[YOUR OBJECTIVE] Each line in the listing below that includes "Софійська" should be counted; give the total and nothing more.

[TASK INPUT]
Content starts

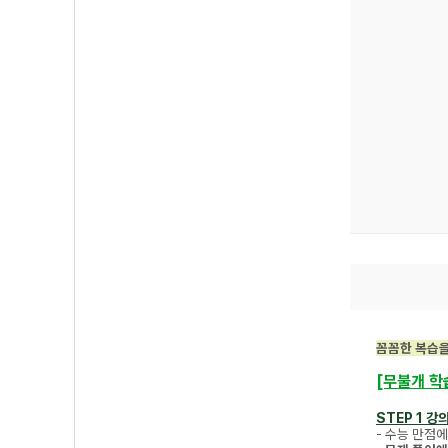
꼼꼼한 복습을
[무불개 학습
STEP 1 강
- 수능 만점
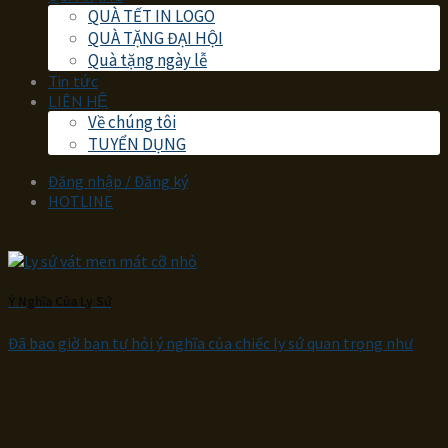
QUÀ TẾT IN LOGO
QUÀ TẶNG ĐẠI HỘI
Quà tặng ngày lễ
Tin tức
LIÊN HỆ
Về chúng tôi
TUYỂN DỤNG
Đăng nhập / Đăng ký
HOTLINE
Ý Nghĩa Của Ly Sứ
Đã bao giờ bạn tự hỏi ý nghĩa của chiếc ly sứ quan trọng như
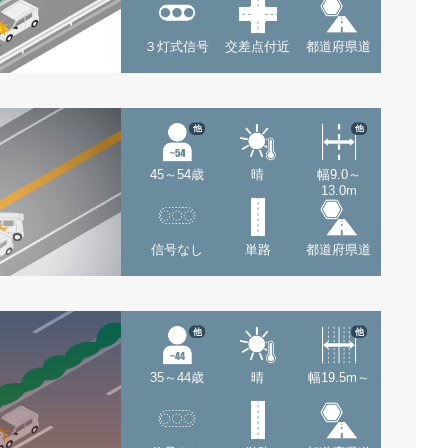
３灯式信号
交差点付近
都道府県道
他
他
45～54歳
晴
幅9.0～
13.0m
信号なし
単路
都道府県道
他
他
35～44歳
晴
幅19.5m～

Content ends
Content starts

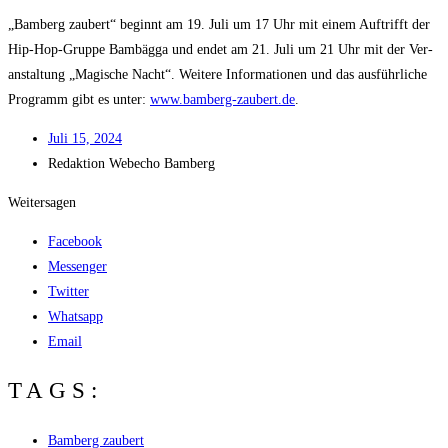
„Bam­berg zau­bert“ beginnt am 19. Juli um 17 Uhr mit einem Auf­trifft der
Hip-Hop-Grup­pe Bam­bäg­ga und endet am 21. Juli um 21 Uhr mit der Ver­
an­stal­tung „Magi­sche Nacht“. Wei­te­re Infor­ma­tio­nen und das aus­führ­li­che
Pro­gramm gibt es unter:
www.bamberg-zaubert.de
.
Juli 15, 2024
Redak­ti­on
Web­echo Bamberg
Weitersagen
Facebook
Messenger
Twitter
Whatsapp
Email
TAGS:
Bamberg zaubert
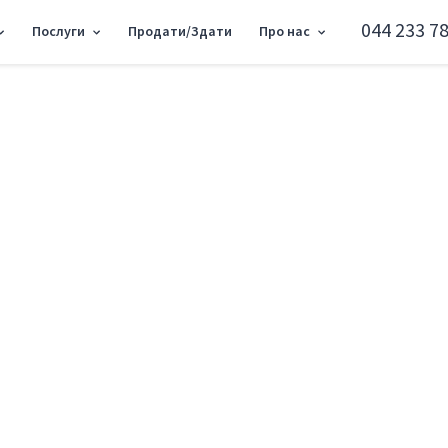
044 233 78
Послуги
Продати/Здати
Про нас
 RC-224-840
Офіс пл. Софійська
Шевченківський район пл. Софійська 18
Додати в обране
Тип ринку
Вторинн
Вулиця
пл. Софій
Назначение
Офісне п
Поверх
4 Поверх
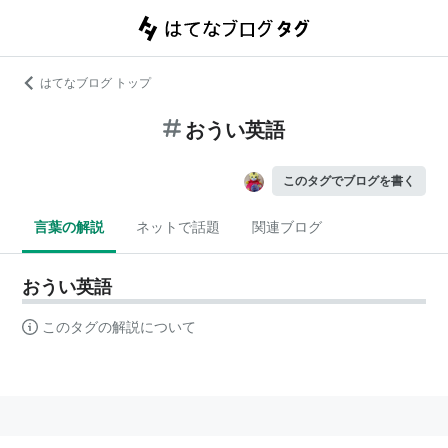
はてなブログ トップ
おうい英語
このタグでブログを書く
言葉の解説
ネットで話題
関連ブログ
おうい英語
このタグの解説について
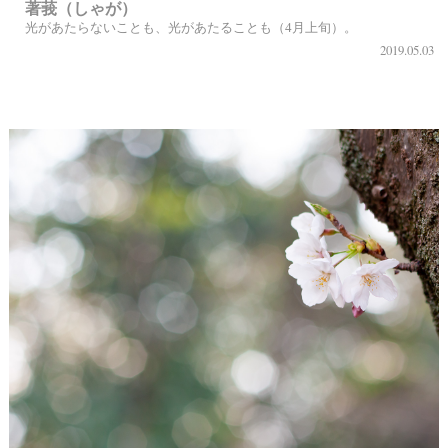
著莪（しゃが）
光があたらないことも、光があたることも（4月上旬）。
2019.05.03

Content ends

[SOLVED EXERCISE] 2